Page images and extracted text »
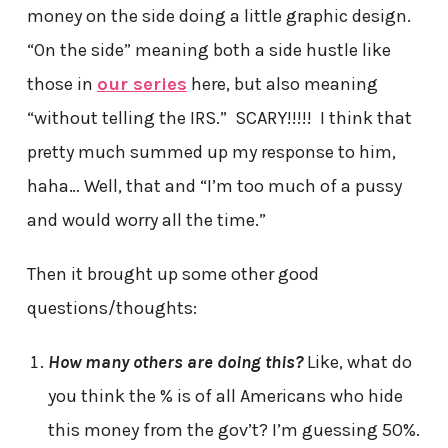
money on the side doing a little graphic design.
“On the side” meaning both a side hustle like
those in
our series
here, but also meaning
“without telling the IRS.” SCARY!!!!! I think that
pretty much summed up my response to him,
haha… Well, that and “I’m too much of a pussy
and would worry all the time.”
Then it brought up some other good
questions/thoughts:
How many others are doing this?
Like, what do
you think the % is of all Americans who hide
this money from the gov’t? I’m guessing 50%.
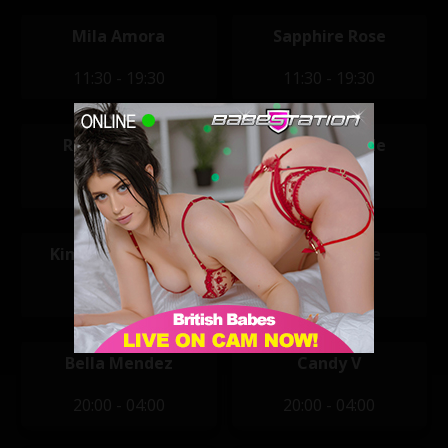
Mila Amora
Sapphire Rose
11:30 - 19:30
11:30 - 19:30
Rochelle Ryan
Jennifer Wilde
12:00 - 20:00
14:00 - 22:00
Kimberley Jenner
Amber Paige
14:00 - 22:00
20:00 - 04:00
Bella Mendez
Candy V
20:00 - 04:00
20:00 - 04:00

What you should do »
Each line from the first line of the entries through the line containing "Like, what do" should be duplicated word for word, and nothing more; the pictures stay out.

Task response »
money on the side doing a little graphic design.
“On the side” meaning both a side hustle like
those in
our series
here, but also meaning
“without telling the IRS.” SCARY!!!!! I think that
pretty much summed up my response to him,
haha… Well, that and “I’m too much of a pussy
and would worry all the time.”
Then it brought up some other good
questions/thoughts:
How many others are doing this?
Like, what do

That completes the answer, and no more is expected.